Le problème est que bien que le système de coordonnées soit extrêmement important, il n'est pas évident de choisir le système. "Il y a trop de liberté dans le choix des conditions pour cette grille", a déclaré Hinz. "Et la plupart des options se révéleront fausses."

Sur le chemin du but


Une preuve complète de la stabilité des trous noirs nécessite la preuve que toutes les solutions connues des équations d'Einstein pour les BH (avec le spin du trou noir dans certaines limites) sont stables après perturbation. Parmi les solutions bien connues se trouvent la solution de Schwarzschild décrivant l'espace-temps d'un BH non rotatif, et la famille de solutions Kerr décrivant la configuration espace-temps dans laquelle il n'y a qu'un seul BH rotatif (et les propriétés de ce BH - masse et moment angulaire - diffèrent au sein de la famille de solutions) .

Ces deux nouveaux résultats ont partiellement avancé vers la preuve d'une hypothèse complète.

Hinz et Washi, dans un article publié sur arxiv.org en 2016, ont prouvé que les trous noirs à rotation lente sont stables. Mais leur travail ne couvre pas les BH tournant à une vitesse supérieure à un certain seuil.

De plus, leurs preuves ont plusieurs hypothèses sur la nature de l'espace-temps. L'hypothèse originale a eu lieu dans l'espace Minkowski, qui est non seulement plat et vide, mais a également une certaine taille. La preuve de Hintz et Vasya a lieu dans l'espace de Sitter, où l'espace-temps avec accélération se développe vers l'extérieur, comme dans l'Univers réel. Changer la scène simplifie le problème d'un point de vue technique, et cela peut être compris par analogie: si vous jetez une pierre dans un étang en expansion, l'expansion étirera les vagues et elles s'affaibliront plus rapidement que si l'étang ne se dilatait pas.

"Nous regardons un univers avec une expansion accélérée", a déclaré Hinz. «Cela rend la tâche un peu plus facile, car ce processus dilue les ondes gravitationnelles.»

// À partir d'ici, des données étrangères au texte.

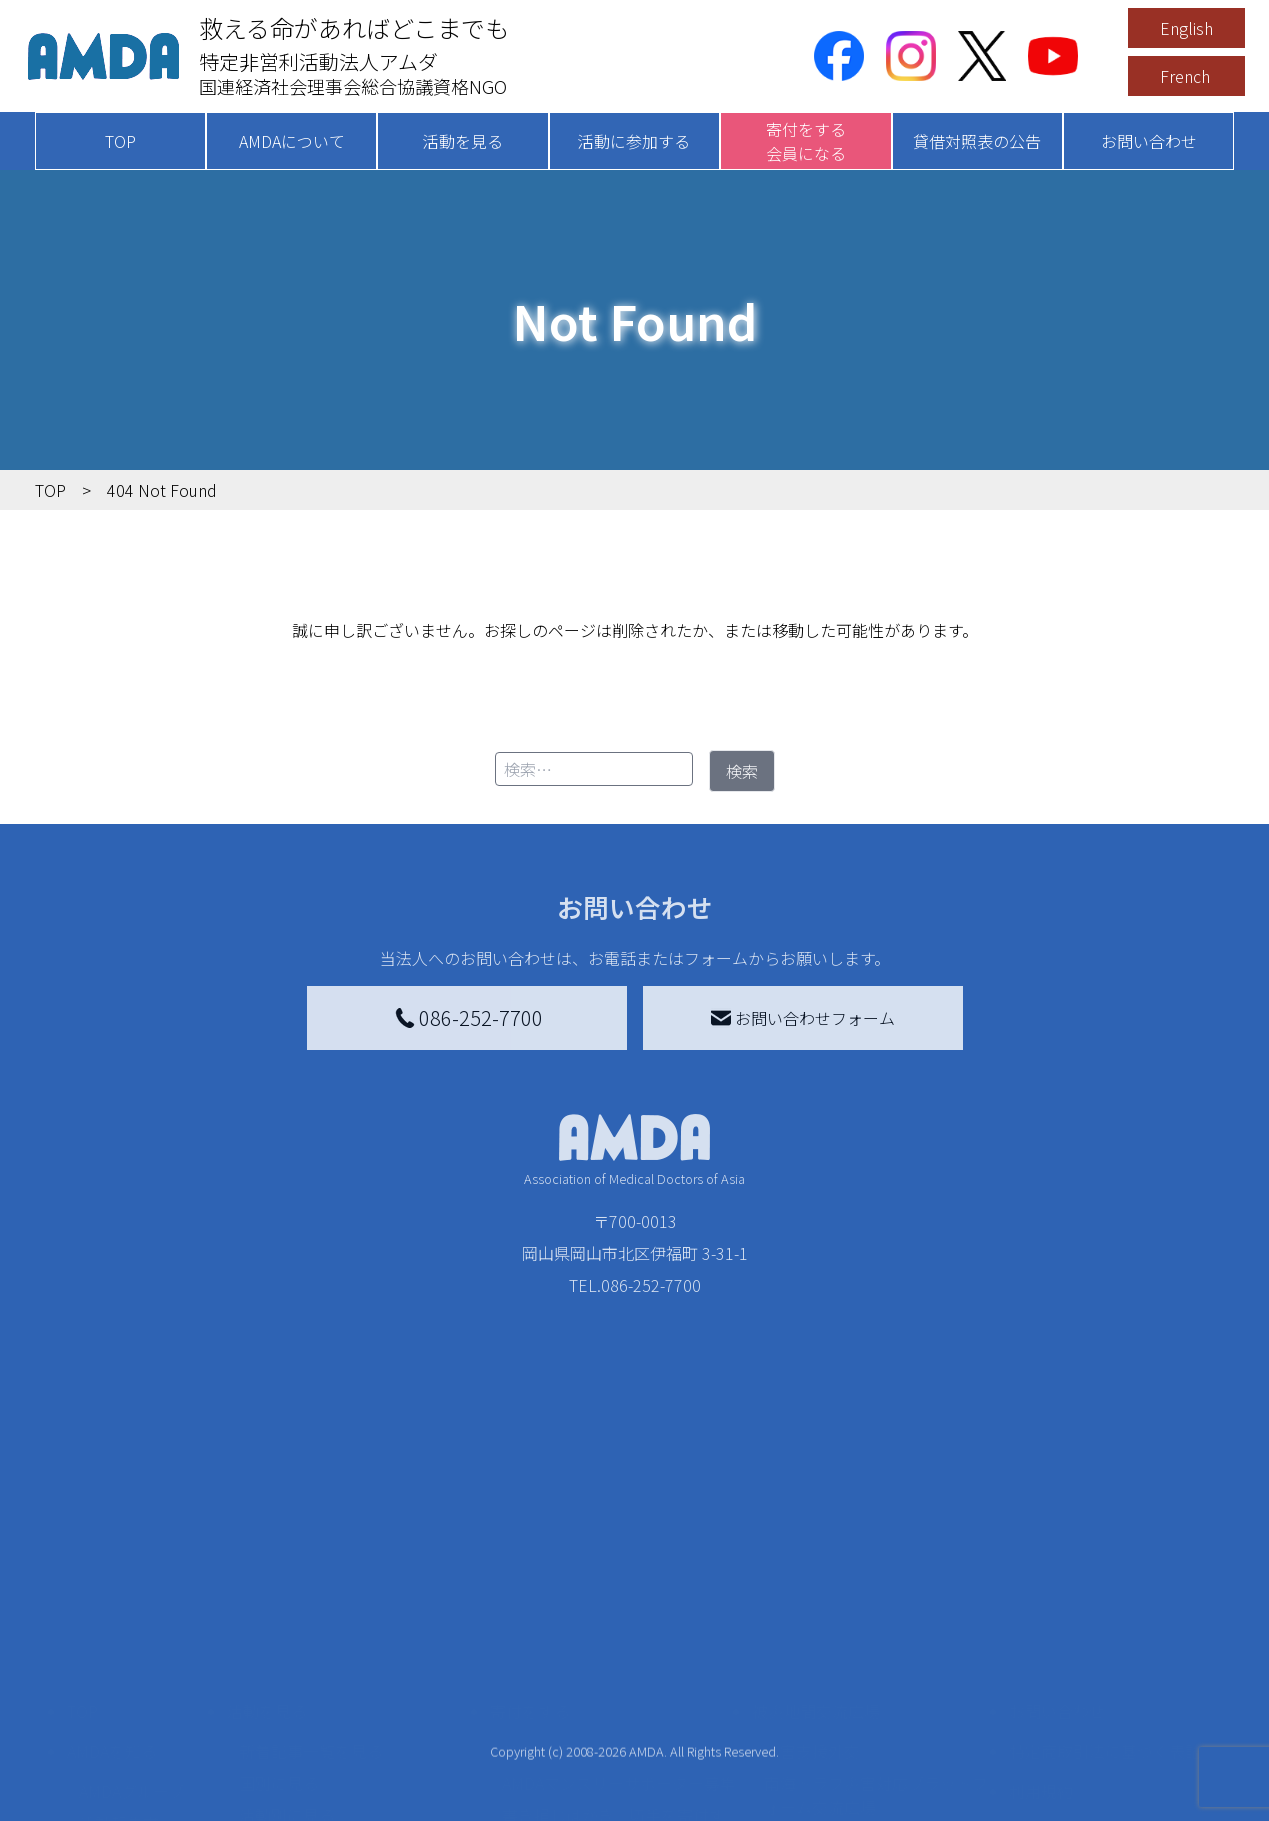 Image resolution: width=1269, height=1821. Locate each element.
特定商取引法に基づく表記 (1105, 1564)
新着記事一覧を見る (311, 1564)
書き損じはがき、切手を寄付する (613, 1640)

Kleinermann et Scheftel ont une caractéristique légèrement différente. Leur preuve, dont la première partie a été publiée en novembre dernier, se déroule dans l'espace-temps de Schwarzschild - qui est plus proche de l'état original et plus complexe du problème. Ils prouvent la stabilité d'un BH non tournant, mais ne concernent pas les décisions dans lesquelles il tourne. De plus, ils ne prouvent la stabilité de la BH que pour une classe étroite de perturbations - celles dans lesquelles les ondes gravitationnelles générées sont symétriques d'une certaine manière.

Les deux résultats présentent de nouvelles techniques pour sélectionner le système de coordonnées approprié. Hinz et Vasi commencent par une solution approximative d'équations basées sur un système de coordonnées approximatif, et augmentent progressivement la précision de la réponse, jusqu'à ce qu'ils parviennent à des solutions exactes et à des coordonnées qui se comportent bien. Kleinerman et Scheftel utilisent une approche plus géométrique.

Maintenant, les deux équipes tentent de construire une preuve de l'hypothèse complète basée sur leurs méthodes. Certains experts observateurs pensent que le jour où cela fonctionnera n'est pas loin.

"Je crois vraiment que maintenant tout est au stade des difficultés techniques", a déclaré Dafermos. "Il s'avère que pour résoudre ce problème, de nouvelles idées ne sont plus nécessaires." Il a souligné que la preuve finale peut être offerte par n'importe lequel des mathématiciens travaillant actuellement sur le problème.

Pendant cent ans, les équations d'Einstein ont servi d'instruction expérimentale fiable à l'Univers. Maintenant, les mathématiciens sont probablement plus près de démontrer pourquoi ils fonctionnent si bien.